## Your task
Beginning with the line where "In order to click on イベント開催のお知らせ" appears, retype every remaining line of the data below, both the first and last included.
BEGIN Available records
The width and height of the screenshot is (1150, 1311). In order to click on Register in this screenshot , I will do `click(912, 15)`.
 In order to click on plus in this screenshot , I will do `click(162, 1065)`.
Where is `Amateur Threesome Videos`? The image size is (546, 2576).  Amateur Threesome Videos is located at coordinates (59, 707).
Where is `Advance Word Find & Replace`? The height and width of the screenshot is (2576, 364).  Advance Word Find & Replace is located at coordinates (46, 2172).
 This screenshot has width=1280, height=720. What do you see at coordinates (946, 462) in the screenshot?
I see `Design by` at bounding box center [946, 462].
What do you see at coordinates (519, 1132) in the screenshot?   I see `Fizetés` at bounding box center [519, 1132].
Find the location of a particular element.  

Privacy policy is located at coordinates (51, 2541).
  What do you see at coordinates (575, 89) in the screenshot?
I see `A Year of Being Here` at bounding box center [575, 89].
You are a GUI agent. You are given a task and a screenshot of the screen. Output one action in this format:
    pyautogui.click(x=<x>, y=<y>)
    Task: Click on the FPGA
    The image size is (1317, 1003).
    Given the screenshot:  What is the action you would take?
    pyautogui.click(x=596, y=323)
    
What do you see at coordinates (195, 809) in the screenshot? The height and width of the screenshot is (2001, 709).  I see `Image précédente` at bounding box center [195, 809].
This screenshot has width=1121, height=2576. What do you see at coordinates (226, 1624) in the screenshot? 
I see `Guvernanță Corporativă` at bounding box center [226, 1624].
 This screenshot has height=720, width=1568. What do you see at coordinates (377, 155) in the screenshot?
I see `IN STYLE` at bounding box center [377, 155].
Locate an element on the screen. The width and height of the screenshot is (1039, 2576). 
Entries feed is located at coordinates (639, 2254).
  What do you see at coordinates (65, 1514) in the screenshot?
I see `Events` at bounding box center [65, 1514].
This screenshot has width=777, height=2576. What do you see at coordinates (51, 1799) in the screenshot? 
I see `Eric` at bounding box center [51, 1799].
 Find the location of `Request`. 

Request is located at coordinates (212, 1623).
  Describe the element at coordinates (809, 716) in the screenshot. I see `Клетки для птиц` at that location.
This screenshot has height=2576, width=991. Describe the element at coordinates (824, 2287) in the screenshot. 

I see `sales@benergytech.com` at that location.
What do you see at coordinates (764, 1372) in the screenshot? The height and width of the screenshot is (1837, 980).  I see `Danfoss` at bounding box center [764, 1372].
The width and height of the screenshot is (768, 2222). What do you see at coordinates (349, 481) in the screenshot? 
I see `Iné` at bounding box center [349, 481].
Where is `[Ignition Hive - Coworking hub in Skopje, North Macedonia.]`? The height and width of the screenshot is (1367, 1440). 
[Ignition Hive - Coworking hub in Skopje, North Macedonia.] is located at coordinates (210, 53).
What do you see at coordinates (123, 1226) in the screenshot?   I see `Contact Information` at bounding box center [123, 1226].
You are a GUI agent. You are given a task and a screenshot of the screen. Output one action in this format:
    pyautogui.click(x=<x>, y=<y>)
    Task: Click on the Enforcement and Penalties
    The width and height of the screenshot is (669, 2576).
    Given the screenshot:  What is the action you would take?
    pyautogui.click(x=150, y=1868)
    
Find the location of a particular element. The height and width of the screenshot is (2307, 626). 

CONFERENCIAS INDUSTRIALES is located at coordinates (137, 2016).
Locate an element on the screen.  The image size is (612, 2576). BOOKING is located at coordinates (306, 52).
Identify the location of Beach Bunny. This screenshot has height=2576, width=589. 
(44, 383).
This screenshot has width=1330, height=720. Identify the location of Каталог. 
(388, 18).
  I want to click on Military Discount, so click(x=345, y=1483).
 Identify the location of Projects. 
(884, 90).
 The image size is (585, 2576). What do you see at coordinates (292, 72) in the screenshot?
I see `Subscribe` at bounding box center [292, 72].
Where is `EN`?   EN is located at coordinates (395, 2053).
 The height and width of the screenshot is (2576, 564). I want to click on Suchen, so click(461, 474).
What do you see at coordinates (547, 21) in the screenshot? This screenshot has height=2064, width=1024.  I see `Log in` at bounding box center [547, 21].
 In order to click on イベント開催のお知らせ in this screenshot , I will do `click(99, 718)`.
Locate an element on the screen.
END Available records
## Response area
 In order to click on イベント開催のお知らせ in this screenshot , I will do `click(99, 718)`.
Locate an element on the screen.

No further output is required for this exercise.